Date of Award


Degree Type


Degree Name

Master of Science


Psychological Science


Psychological Science (MS)

First Advisor/Chairperson

Joshua Carlson


Anxiety disorders are among one of the most debilitating and prevalent mental disorders. Maladaptive anxiety has been associated with enhanced attention bias to threat as well as heightened error-monitoring following an erroneous response. In an effort to reduce an anxious individual’s attention bias to threat, an attention training paradigm known as attention bias modification (ABM) was developed.

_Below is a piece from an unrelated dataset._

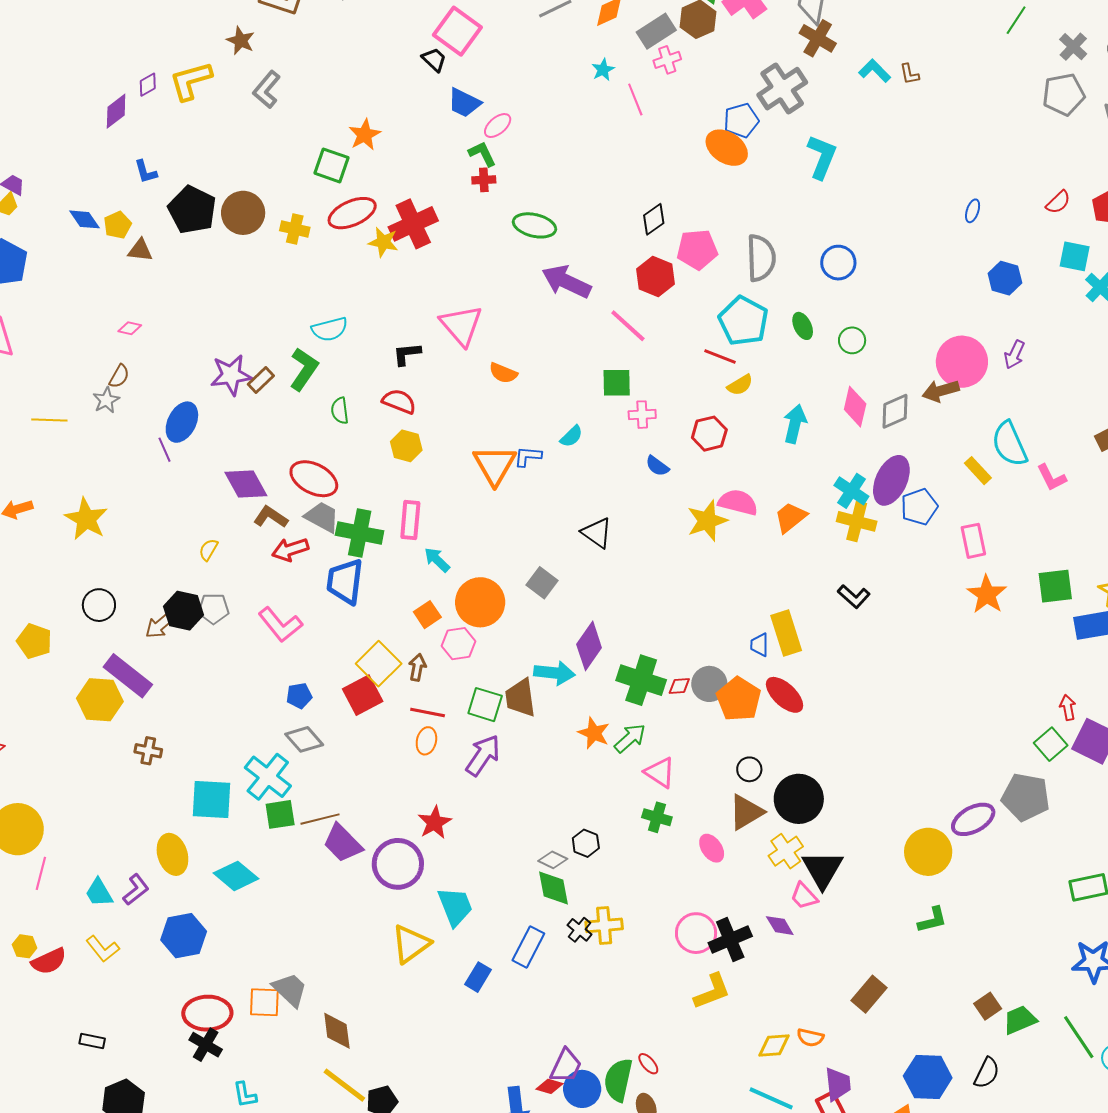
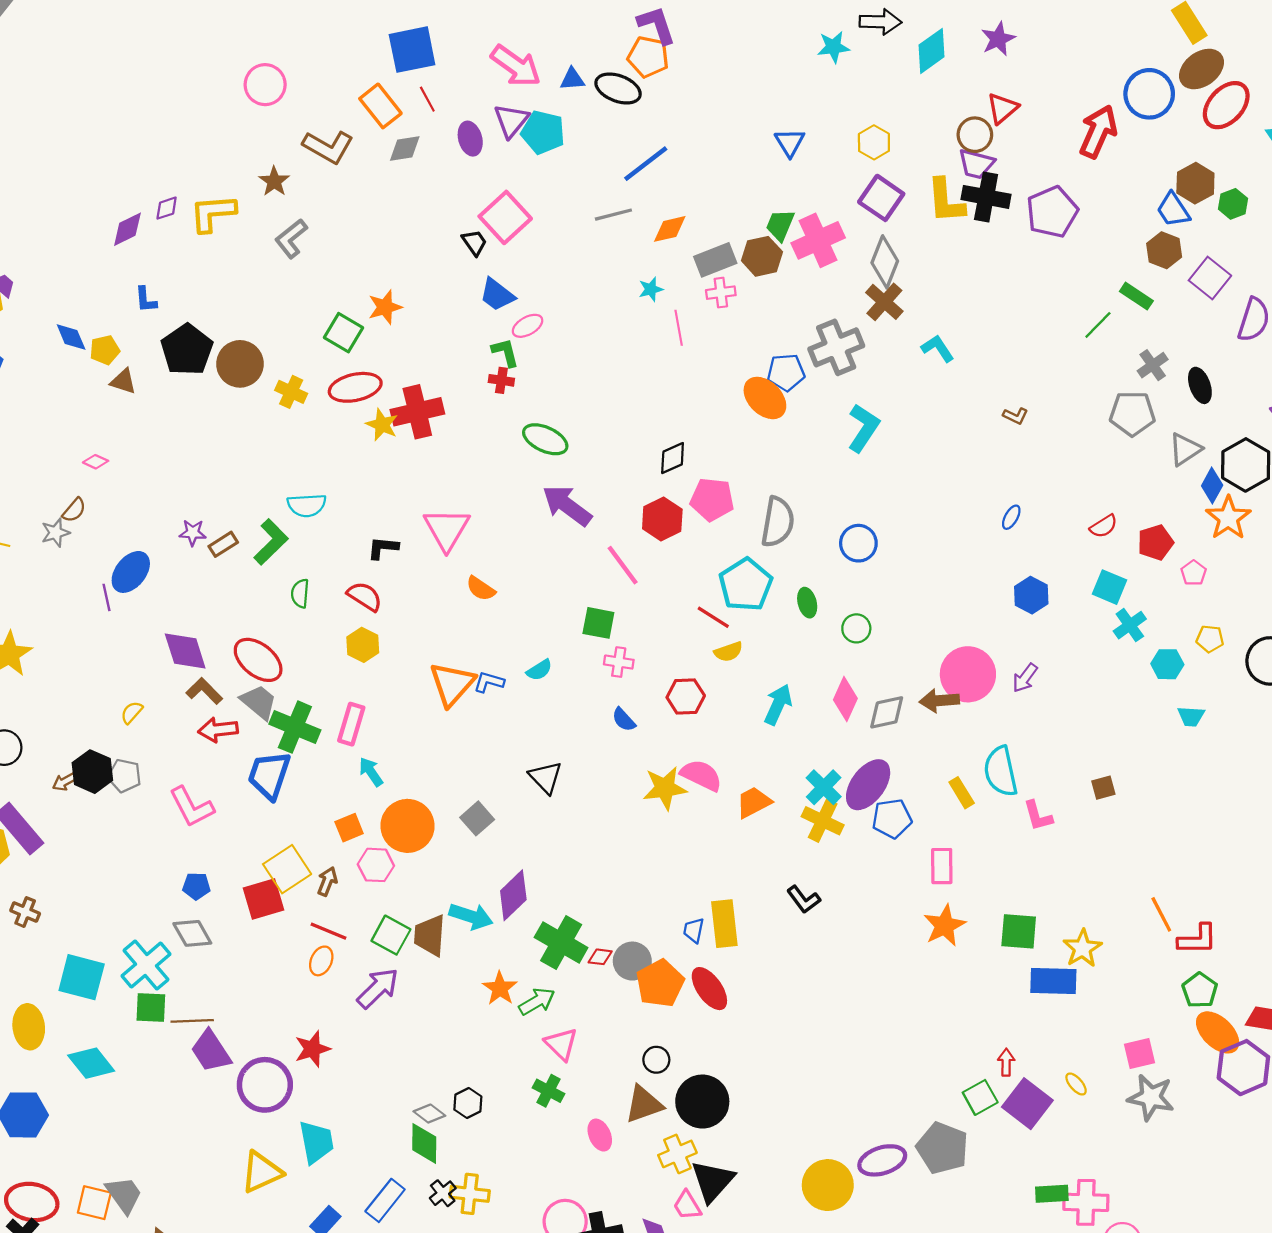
brown L-shape: (909, 74) -> (1015, 416), moved, turned -65
purple star: (231, 375) -> (193, 533), size x0.6
brown arrow: (160, 625) -> (65, 782), size x0.7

While ABM training has demonstrated the ability to reduce attention bias and anxiety symptoms, there are inconsistencies in the magnitude of symptom reduction and there is a lack of neuroimaging support in regards to ABM outcome. Therefore, this study evaluated the outcome of ABM training using error-related negativity (ERN) an event-related potential (ERP) that is associated with an error-monitoring response after an individual commits an error. To elicit an erroneous response a modified flanker task paradigm was used. The ERN has the potential to be used as a measure of ABM outcome due to the common neural structures that both processes recruit – in particular, the anterior cingulate cortex (ACC). The results demonstrate no reduction in anxiety following ABM, but reductions in attention bias in both the ABM and control groups. There were also no significant relationships between ERN and ABM outcome, suggesting that ERN is not an effective measure of functional outcome. Limitations and future directions involving multi-session ABM and functional outcomes are discussed.